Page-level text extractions
===============
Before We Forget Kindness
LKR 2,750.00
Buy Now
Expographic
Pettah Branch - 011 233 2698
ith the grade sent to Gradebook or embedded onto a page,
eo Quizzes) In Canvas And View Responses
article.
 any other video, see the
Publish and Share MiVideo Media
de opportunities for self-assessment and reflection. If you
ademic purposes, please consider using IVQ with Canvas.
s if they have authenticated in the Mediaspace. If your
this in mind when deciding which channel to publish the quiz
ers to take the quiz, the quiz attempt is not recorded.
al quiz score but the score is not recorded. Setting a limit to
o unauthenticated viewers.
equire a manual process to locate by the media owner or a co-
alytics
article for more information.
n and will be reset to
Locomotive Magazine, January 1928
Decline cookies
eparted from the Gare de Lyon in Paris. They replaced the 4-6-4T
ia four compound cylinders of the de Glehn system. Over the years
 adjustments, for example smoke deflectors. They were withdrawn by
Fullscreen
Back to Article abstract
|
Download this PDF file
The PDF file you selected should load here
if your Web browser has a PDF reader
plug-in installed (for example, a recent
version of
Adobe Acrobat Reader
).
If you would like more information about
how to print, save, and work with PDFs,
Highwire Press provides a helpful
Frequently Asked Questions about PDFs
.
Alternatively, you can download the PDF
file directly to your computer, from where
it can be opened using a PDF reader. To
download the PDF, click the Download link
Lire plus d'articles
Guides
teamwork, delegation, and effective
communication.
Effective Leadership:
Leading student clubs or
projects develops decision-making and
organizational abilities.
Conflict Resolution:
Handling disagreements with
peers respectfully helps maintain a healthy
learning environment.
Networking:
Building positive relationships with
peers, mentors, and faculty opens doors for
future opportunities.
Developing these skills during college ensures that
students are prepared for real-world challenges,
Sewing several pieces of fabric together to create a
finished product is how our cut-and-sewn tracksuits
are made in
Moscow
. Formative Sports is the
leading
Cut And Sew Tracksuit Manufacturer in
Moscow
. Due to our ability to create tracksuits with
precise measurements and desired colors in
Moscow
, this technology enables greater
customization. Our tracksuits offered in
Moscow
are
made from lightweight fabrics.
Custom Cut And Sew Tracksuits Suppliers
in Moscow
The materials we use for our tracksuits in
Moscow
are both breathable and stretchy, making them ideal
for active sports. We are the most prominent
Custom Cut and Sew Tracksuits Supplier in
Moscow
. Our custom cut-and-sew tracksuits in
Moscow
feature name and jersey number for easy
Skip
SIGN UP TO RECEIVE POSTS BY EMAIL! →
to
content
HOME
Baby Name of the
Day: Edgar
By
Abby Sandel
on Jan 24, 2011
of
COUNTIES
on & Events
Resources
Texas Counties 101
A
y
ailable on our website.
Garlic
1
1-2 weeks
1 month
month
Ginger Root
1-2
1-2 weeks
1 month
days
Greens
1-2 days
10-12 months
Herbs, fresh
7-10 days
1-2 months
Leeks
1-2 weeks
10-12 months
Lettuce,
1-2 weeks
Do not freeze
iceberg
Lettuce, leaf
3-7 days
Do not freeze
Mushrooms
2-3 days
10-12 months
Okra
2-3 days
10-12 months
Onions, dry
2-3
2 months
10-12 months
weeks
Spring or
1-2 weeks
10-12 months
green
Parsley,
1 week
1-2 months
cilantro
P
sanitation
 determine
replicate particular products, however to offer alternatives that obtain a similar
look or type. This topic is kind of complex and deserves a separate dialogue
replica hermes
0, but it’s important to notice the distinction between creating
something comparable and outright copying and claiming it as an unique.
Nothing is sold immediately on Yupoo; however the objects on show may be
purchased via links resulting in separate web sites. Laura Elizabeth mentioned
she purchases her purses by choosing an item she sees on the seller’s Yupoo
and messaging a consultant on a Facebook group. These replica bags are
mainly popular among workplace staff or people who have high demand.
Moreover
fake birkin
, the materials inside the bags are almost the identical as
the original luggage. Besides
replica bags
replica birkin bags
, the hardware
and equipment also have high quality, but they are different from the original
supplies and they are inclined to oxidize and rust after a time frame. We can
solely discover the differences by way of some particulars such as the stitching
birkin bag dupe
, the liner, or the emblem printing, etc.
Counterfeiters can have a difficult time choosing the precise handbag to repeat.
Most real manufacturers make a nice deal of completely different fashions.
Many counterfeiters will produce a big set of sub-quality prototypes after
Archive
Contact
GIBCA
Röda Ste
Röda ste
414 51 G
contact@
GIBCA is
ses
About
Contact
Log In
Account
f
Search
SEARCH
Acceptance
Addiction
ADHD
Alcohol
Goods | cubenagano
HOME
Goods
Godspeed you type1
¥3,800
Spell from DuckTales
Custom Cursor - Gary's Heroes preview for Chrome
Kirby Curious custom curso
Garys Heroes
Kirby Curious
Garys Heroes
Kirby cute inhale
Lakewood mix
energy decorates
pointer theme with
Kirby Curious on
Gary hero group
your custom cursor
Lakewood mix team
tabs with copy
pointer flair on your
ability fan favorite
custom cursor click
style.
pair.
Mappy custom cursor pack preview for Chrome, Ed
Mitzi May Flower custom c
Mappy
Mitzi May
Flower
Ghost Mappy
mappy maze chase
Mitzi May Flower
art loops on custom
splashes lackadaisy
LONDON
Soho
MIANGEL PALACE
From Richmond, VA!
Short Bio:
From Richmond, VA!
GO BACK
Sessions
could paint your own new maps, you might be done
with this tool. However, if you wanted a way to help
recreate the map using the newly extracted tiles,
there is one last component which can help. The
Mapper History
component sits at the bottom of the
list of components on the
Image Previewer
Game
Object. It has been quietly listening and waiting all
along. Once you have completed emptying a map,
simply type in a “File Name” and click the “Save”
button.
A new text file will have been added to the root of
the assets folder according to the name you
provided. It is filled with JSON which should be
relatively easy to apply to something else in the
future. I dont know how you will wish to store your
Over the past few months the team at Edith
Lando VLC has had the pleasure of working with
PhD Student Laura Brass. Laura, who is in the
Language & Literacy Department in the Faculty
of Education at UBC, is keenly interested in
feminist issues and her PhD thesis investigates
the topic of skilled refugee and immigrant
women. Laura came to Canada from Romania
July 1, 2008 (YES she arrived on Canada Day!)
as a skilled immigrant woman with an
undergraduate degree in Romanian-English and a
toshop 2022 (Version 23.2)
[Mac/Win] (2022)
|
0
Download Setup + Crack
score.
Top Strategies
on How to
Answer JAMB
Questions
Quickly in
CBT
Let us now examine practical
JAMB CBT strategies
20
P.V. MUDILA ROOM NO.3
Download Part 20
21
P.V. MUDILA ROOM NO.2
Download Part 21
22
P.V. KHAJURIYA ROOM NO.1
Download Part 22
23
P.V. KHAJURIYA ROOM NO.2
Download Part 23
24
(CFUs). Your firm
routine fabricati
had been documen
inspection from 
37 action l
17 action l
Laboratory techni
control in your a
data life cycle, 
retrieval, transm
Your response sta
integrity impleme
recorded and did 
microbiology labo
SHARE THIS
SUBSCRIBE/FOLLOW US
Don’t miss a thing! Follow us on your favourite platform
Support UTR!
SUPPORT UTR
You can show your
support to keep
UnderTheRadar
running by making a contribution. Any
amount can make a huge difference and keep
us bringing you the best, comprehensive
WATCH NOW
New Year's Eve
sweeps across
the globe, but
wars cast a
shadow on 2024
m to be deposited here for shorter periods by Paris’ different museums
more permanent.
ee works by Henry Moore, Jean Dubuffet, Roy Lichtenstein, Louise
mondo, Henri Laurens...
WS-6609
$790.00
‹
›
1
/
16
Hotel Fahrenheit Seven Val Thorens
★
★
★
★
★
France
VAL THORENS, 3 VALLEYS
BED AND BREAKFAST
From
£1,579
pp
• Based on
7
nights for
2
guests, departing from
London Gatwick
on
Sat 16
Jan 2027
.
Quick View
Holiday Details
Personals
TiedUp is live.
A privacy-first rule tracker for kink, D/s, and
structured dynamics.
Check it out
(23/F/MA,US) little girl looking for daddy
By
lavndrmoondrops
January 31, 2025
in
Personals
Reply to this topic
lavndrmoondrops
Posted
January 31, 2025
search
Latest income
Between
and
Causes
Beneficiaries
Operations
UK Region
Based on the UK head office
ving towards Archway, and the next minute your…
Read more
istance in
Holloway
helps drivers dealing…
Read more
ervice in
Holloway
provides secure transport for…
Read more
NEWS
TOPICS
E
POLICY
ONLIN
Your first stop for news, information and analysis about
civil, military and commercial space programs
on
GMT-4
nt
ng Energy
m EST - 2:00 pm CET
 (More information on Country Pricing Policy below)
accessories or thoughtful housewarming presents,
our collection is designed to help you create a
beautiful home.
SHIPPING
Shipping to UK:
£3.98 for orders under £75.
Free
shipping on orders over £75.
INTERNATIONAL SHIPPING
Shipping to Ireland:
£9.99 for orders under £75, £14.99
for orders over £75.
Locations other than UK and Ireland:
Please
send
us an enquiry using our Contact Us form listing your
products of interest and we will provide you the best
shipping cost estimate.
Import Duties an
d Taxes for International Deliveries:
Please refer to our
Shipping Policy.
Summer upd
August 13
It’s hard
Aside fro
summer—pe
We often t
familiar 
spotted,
===============
| TASK DETAILS |
Write out, from the lines above, only those from the line with "birkin bag dupe" to the line with "could paint your", exactly as given, including the first and the last.

| TASK RESPONSE |
birkin bag dupe
, the liner, or the emblem printing, etc.
Counterfeiters can have a difficult time choosing the precise handbag to repeat.
Most real manufacturers make a nice deal of completely different fashions.
Many counterfeiters will produce a big set of sub-quality prototypes after
Archive
Contact
GIBCA
Röda Ste
Röda ste
414 51 G
contact@
GIBCA is
ses
About
Contact
Log In
Account
f
Search
SEARCH
Acceptance
Addiction
ADHD
Alcohol
Goods | cubenagano
HOME
Goods
Godspeed you type1
¥3,800
Spell from DuckTales
Custom Cursor - Gary's Heroes preview for Chrome
Kirby Curious custom curso
Garys Heroes
Kirby Curious
Garys Heroes
Kirby cute inhale
Lakewood mix
energy decorates
pointer theme with
Kirby Curious on
Gary hero group
your custom cursor
Lakewood mix team
tabs with copy
pointer flair on your
ability fan favorite
custom cursor click
style.
pair.
Mappy custom cursor pack preview for Chrome, Ed
Mitzi May Flower custom c
Mappy
Mitzi May
Flower
Ghost Mappy
mappy maze chase
Mitzi May Flower
art loops on custom
splashes lackadaisy
LONDON
Soho
MIANGEL PALACE
From Richmond, VA!
Short Bio:
From Richmond, VA!
GO BACK
Sessions
could paint your own new maps, you might be done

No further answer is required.